Suppose you compute a sample statistic q to estimate a population quantity Q. If q is an unbiased estimator of Q, then q = Q. True, false or uncertain. Explain your reasoning carefully.

In the presence of heteroskedasticity coefficient estimates from a logistic regression are biased and inconsistent. True, false or uncertain? Explain your reasoning.

Omitting a relevant explanatory variable that is uncorrelated with the other independent variables causes bias and a decrease in standard errors. True, false or uncertain? Explain your reasoning.

Imagine you estimate a model where earnings is a function of a bunch of independent variables that are inter-related (they cause each other), and nothing in the model is statistically significant.
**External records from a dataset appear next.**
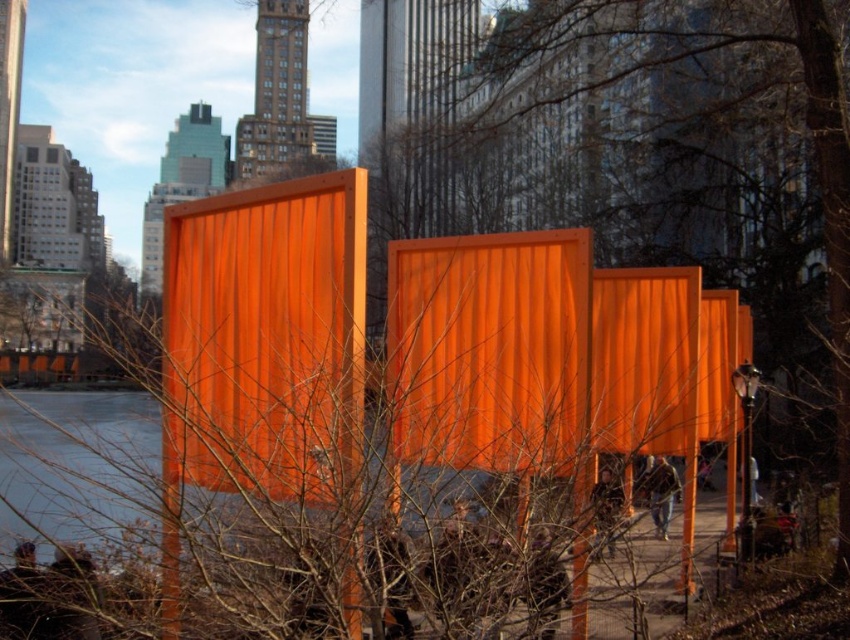 Question: Can you confirm if orange corrugated metal at center is positioned below orange corrugated metal shipping container at center?

Choices:
 (A) no
 (B) yes

Answer: (A)

Question: Does orange corrugated metal at center appear on the right side of orange corrugated metal shipping container at center?

Choices:
 (A) yes
 (B) no

Answer: (A)

Question: Which of the following is the closest to the observer?

Choices:
 (A) (187, 252)
 (B) (604, 360)

Answer: (A)

Question: Considering the relative positions of orange corrugated metal at center and orange corrugated metal shipping container at center in the image provided, where is orange corrugated metal at center located with respect to orange corrugated metal shipping container at center?

Choices:
 (A) below
 (B) above

Answer: (B)

Question: Which point is closer to the camera?

Choices:
 (A) (252, 333)
 (B) (554, 179)

Answer: (A) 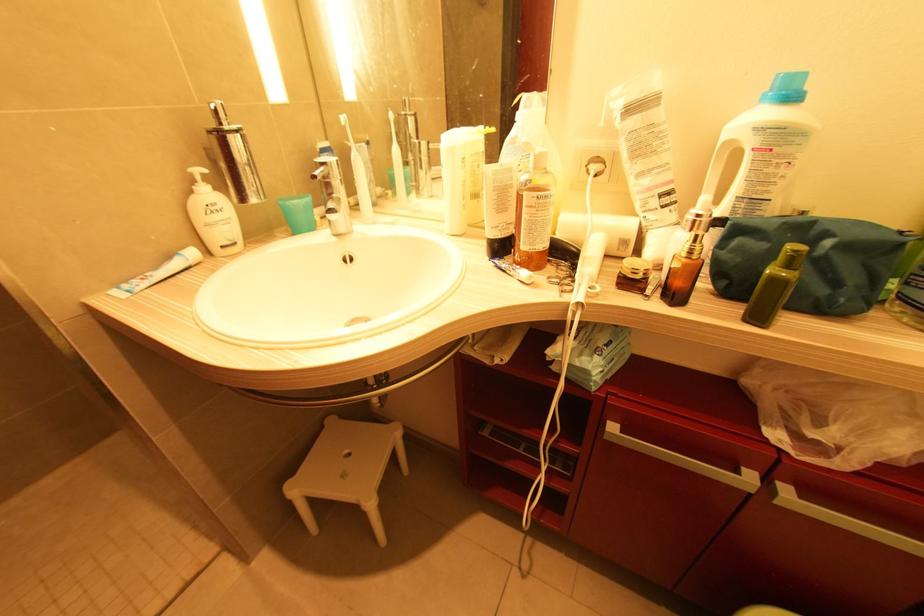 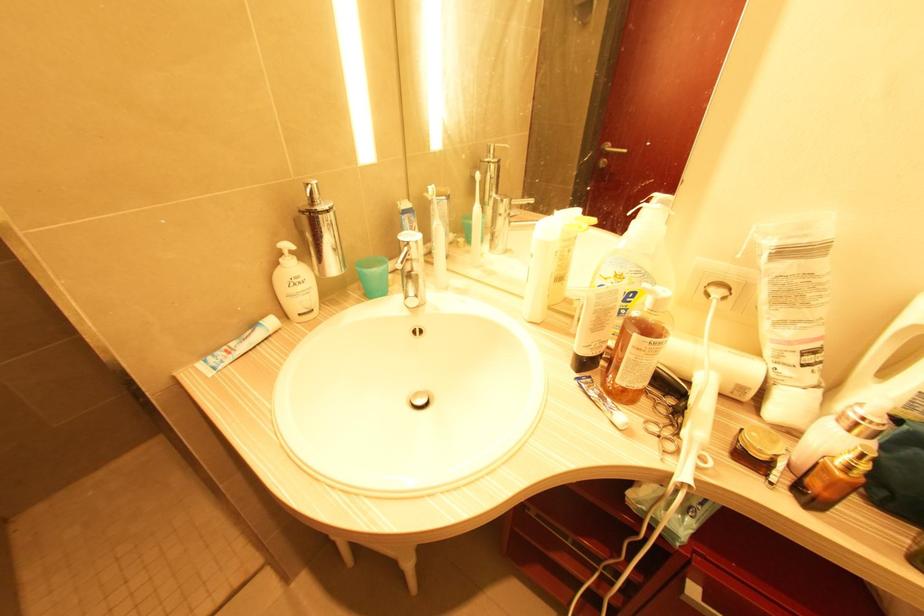 In the second image, find the point that corresponds to point 690,254 in the first image.

(850, 468)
Does that mean that these independent variables do not influence earnings? If you believed that they really did influence earnings, what might you do?
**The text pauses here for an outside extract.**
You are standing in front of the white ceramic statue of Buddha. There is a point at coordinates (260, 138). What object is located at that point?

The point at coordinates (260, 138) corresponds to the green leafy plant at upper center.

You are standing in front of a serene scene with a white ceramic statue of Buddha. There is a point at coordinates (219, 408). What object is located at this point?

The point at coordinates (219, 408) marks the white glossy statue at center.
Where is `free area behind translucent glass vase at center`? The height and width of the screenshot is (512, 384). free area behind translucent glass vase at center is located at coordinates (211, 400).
C(t) =18.5−0.07P(t) +0.93YD(t) −0.74D(1)(t) −1.3D(2)(t) −1.3D(3)(t)

C(t) = per-capita pounds of pork consumed in the United States in quarter t
P(t) = the price of a hundred pounds of pork (in dollars) in quarter t
YD(t) = per capita disposable income (in dollars) in quarter t
D(1)(t) = dummy equal to 1 in the first quarter (Jan.–Mar.) of the year and 0 otherwise
D(2)(t) = dummy equal to 1 in the second quarter of the year and 0 otherwise
D(3)(t) = dummy equal to 1 in the third quarter of the year and 0 otherwise

What is the meaning of the estimated coefficient of YD?

C(t) =18.5−0.07P(t) +0.93YD(t) −0.74D(1)(t) −1.3D(2)(t) −1.3D(3)(t)

C(t) = per-capita pounds of pork consumed in the United States in quarter t
P(t) = the price of a hundred pounds of pork (in dollars) in quarter t
YD(t) = per capita disposable income (in dollars) in quarter t
D(1)(t) = dummy equal to 1 in the first quarter (Jan.–Mar.) of the year and 0 otherwise
D(2)(t) = dummy equal to 1 in the second quarter of the year and 0 otherwise
D(3)(t) = dummy equal to 1 in the third quarter of the year and 0 otherwise

Suppose we changed the definition of D(3)(t) so that it was equal to 1 in the fourth quarter and 0 otherwise and re-estimated the equation with all the other variables unchanged. Which of the estimated coefficients would change?

Briefly explain the meaning of the following terms:
• A time series integrated of order 2
• Stochastic error term
• Endogenous variable
• Unobserved heterogeneity

A:Y = 125.0−15.0X1 −1.0X2 +1.5X3 R2 = 0.75
B:Y = 123.0−14.0X1 +5.5X2 −3.7X4
R2 = 0.73

Where Y = the number of joggers on a given day, X1 = inches of rain that day, X2 = hours of sunshine that day, X3 = the high temperature for that day (in Celcius), and X4 = the number of classes with term papers due the next day.

Which of the two (admittedly hypothetical) equations do your prefer and why?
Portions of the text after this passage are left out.